- Maple Grove, Minnesota United States

Information
- Type: Private
- Established: 1981
- Founder: Beverly Enderlein
- CEEB code: 242-202
- President: Tonya Scott
- Athletics conference: Christian Athletic Association
- Mascot: Eagles
- Website: www.heritageweb.org

= Heritage Christian Academy (Minnesota) =

Heritage Christian Academy is a private Christian school which educates children from Kindergarten Development class for three-year-olds through the high school grades. It is an outreach ministry of Grace Free Lutheran Church, formerly Medicine Lake Lutheran Church, to the Christian community (students from 80 different area churches attend this school).

Heritage Christian Academy was founded in 1981 by members of Medicine Lake Lutheran Church as Medicine Lake Lutheran Academy. The school's first president was Mrs. Beverly Enderlein. She retired in 2006, after 25 years as president. The current president is Mrs. Tonya Scott. In 2002, the name Medicine Lake Lutheran Academy was changed to Heritage Christian Academy.

In January 2003, Heritage Christian Academy opened the doors of its new facility in Maple Grove, where it now houses Kindergarten Development through 12th grades.
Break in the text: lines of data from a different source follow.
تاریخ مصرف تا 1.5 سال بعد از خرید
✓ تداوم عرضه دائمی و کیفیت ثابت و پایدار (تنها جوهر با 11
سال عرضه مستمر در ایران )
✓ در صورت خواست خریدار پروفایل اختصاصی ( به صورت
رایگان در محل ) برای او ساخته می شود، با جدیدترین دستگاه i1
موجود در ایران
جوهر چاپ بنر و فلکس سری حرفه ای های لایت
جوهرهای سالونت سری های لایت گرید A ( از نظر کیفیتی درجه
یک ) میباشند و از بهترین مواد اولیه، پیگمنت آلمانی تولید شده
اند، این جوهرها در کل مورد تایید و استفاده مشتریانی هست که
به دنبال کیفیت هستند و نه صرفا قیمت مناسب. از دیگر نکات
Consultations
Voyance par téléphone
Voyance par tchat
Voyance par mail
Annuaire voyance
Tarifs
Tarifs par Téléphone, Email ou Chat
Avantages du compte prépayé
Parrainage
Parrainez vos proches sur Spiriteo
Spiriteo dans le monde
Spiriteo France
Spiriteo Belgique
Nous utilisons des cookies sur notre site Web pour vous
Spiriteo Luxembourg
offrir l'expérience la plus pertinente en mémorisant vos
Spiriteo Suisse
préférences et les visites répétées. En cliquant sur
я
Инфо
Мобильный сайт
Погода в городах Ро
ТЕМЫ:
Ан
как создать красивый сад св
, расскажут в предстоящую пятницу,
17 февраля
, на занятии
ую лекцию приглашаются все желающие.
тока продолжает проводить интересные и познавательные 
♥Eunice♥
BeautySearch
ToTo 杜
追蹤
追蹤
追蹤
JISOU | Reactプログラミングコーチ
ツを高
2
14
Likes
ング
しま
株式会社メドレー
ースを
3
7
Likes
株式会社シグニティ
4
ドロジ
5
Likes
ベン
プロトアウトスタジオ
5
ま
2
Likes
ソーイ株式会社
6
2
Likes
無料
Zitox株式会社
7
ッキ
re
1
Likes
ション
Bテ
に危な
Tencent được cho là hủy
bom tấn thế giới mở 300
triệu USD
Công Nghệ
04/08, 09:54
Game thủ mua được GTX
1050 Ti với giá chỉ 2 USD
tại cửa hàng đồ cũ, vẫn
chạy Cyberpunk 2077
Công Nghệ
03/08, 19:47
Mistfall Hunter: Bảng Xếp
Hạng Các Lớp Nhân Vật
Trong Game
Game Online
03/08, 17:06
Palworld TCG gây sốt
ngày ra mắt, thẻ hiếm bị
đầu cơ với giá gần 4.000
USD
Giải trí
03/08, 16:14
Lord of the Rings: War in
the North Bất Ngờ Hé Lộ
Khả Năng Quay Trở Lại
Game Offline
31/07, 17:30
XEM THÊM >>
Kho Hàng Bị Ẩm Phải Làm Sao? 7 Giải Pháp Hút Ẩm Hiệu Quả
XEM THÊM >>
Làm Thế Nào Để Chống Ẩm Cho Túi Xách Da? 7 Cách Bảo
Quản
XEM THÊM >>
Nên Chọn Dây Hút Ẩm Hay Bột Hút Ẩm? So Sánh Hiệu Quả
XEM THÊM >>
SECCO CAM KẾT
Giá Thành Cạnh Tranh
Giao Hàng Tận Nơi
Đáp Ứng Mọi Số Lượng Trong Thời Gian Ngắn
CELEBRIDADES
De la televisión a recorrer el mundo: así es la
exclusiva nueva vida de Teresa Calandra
Heritage Christian Academy is a member of the Association of Christian Schools International, the same organization through which accreditation is being pursued.

The Heritage girls' volleyball team made history in 2015 when they won the section 4A tournament and advanced to the Class A state tournament, where they got third place.

The volleyball team won the section 4A tournament and proceeded to state again in 2016, where they placed fourth.